There are, rather curiously and maybe entirely intentionally, some parallels to be drawn with Cormac McCarthy’s The Road, about a man and a boy on a brutal odyssey across a ruined America.

Those companions are actually two whole robots: a wee wordless zoomer who brings to mind the lovelorn machine from Wall-E, and a far more sentient electronic being, eventually named Jeff, who is given voice and, in a motion-capture performance, body by Caleb Landry Jones.

It’s an agreeably modest premise for a movie, especially at a time when so many special-effects laden films seem duty bound to drench themselves in complex mythology.

As long as we’re making comparisons to other things, Finch is also reminiscent of last year’s The Midnight Sky, in which a dying George Clooney treks across a frozen expanse on a mission of triage, trying to rescue at least one small thing as humanity enters its final stage of collapse.
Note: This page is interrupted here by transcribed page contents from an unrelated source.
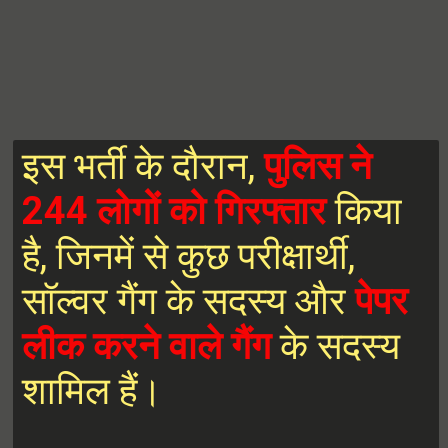
इस भर्ती के दौरान,
पुलिस ने
244 लोगों को गिरफ्तार
किया
है, जिनमें से कुछ परीक्षार्थी,
सॉल्वर गैंग के सदस्य और
पेपर
लीक करने वाले गैंग
के सदस्य
शामिल हैं।
में एक परीक्षा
We’ve seen such tableaux before, but there is enough variance and texture in Finch to distinguish it, especially because we’ve never encountered Hanks in such an environment.

As Jeff, Landry Jones does a funny robot voice that gradually settles into something more human, while the mannerisms he presumably adapted for his motion-capture work have a convincingly mechanical jerk and stutter.

Knowing that Finch was at one time destined for the big screen only adds to the film’s doleful aura, the presiding sense of a once glittering thing lost to the tumult and wear of time.